If you have any more questions or need further assistance, feel free to ask.
Next request.
AI User:
Instruction: Follow the guidance provided by the CAMEL project's contributing guidelines to contact a maintainer if you encounter challenges during the setup process.
Input: None
AI Assistant:
Solution: To follow the guidance provided by the CAMEL project's contributing guidelines and contact a maintainer if you encounter challenges during the setup process, you can take the following steps:
1. **Identify Maintainers**: Visit the CAMEL project's GitHub repository and look for the "Contributors" or "Maintainers" section. This is often found in the README file or in the repository's "People" tab.

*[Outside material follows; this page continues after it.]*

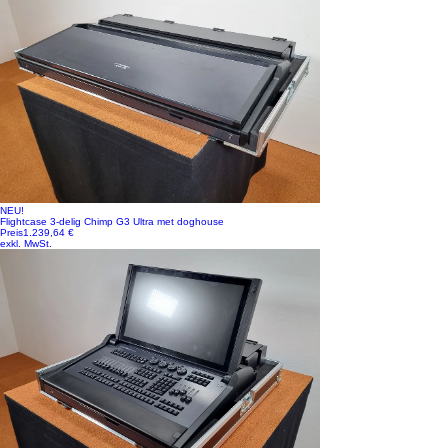
NEU!
Flightcase 3-delig Chimp G3 Ultra met doghouse
Preis
1.239,64 €
exkl. MwSt.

2. **Contact Information**: Check if the maintainers have provided any contact information such as email addresses or social media handles. Sometimes, maintainers may also be reachable through the project's communication channels like Slack, Discord, or mailing lists.
3. **Open an Issue**: If direct contact information is not available, consider opening an issue on the GitHub repository. Clearly describe the challenge you are facing during the setup process. Use a descriptive title and provide as much detail as possible, including error messages, steps you have taken, and any relevant logs.
4. **Use Project Communication Channels**: If the project has a dedicated communication channel (e.g., Slack, Discord), join it and post your query there. This can be a quick way to get help from maintainers or other contributors.
5. **Be Respectful and Patient**: When reaching out, be respectful and patient. Remember that maintainers are often volunteers and may take some time to respond.
By following these steps, you can effectively reach out to a maintainer for assistance with setup challenges.
If you need further guidance or have another request, please let me know.
Next request.
AI User:
CAMEL_TASK_DONE
AI Assistant:
Great! If you have any more questions or need further assistance in the future, feel free to reach out. Have a wonderful day!